Is validation some kind of quality control? Does "valid" mean "quality approved by W3C"?
Validity is one of the quality criteria for a Web page, but there are many others. In other words, a valid Web page is not necessarily a good web page, but an invalid Web page has little chance of being a good web page.
For that reason, the fact that the W3C Markup Validator says that one page passes validation does not mean that W3C assesses that it is a good page. It only means that a tool (not necessarily without flaws) has found the page to comply with a specific set of rules. No more, no less. This is also why the "valid ..." icons should never be considered as a "W3C seal of quality".


Is validity the same thing as conformance?
No, they are different concepts.
Markup languages are defined in technical specifications, which generally include a formal grammar. A document is valid when it is correctly written in accordance to the formal grammar, whereas conformance relates to the specification itself.
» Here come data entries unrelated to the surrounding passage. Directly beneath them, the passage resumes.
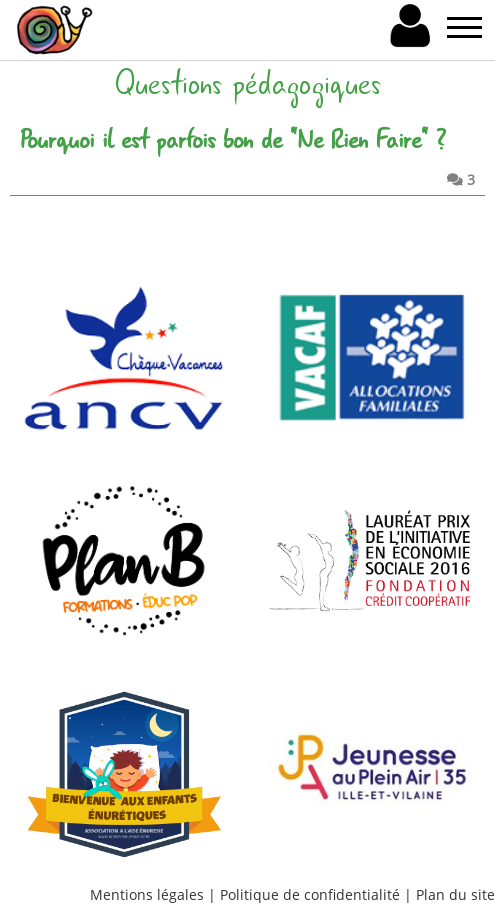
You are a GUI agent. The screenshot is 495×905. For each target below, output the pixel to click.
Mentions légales (147, 894)
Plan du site (455, 894)
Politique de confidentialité (310, 894)
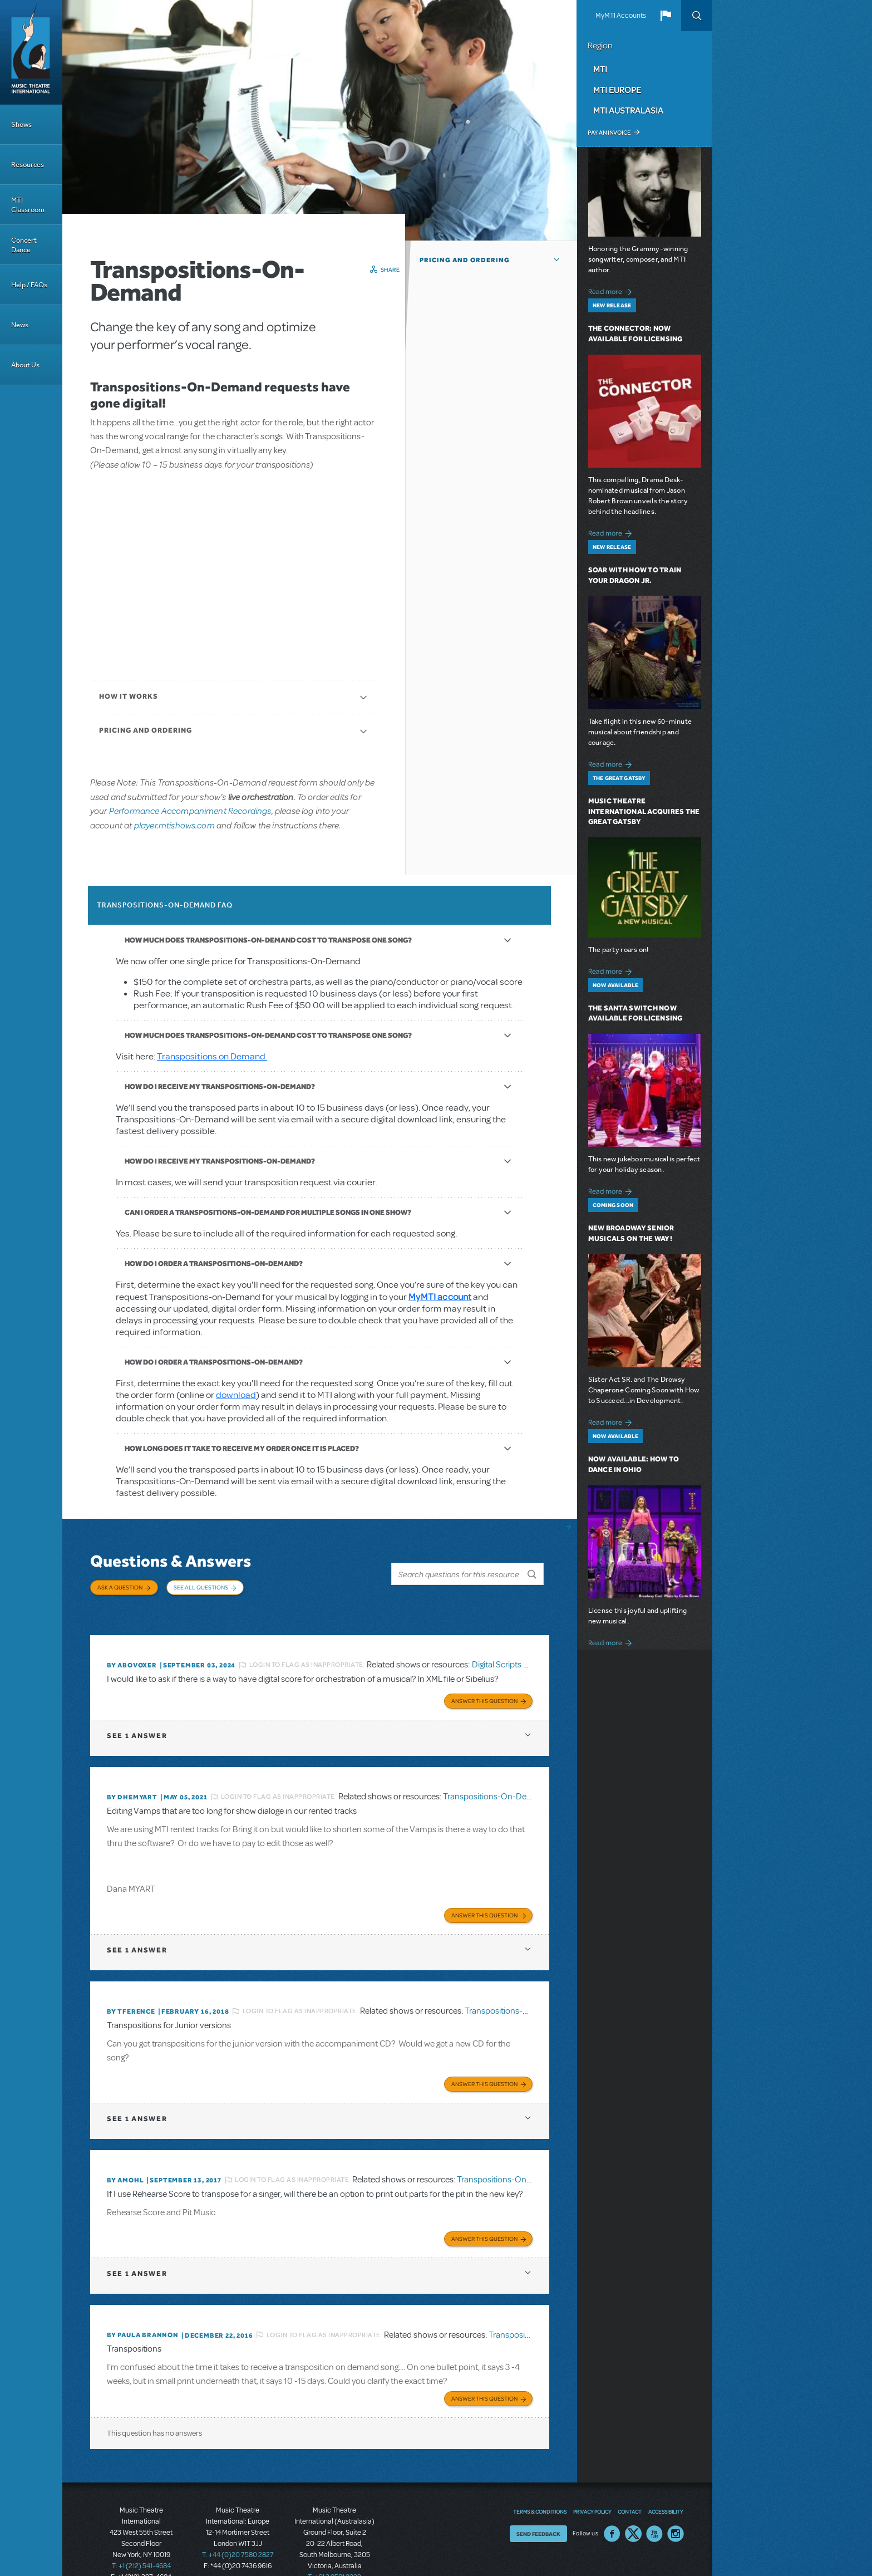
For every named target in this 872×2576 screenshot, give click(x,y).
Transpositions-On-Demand (496, 1779)
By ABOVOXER (132, 1650)
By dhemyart (132, 1779)
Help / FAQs (29, 285)
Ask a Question (119, 1587)
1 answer (137, 1718)
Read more (611, 290)
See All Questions (201, 1587)
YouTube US (654, 2504)
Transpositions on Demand (212, 1056)
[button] (665, 15)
The two might be equivalent, but in most cases, some conformance requirements can not be expressed in the grammar, making validity only a part of the conformance.


What is the Markup Validator and what does it do?
The Markup Validator is a free tool and service that
validates markup: in other words, it checks the syntax of Web documents, written in formats such as (X)HTML.
The Validator is sort of like lint for C. It compares your HTML document to the defined syntax of HTML and reports any discrepancies.

Why should I validate my HTML pages?
One of the important maxims of computer programming is: Be conservative in what you produce; be liberal in what you accept.
Browsers follow the second half of this maxim by accepting Web pages and trying to display them even if they're not legal HTML. Usually this means that the browser will try to make educated guesses about what you probably meant. The problem is that different browsers (or even different versions of the same browser) will make different guesses about the same illegal construct; worse, if your HTML is really pathological, the browser could get hopelessly confused and produce a mangled mess, or even crash.
That's why you want to follow the first half of the maxim by making sure your pages are legal HTML. The best way to do that is by running your documents through one or more HTML validators.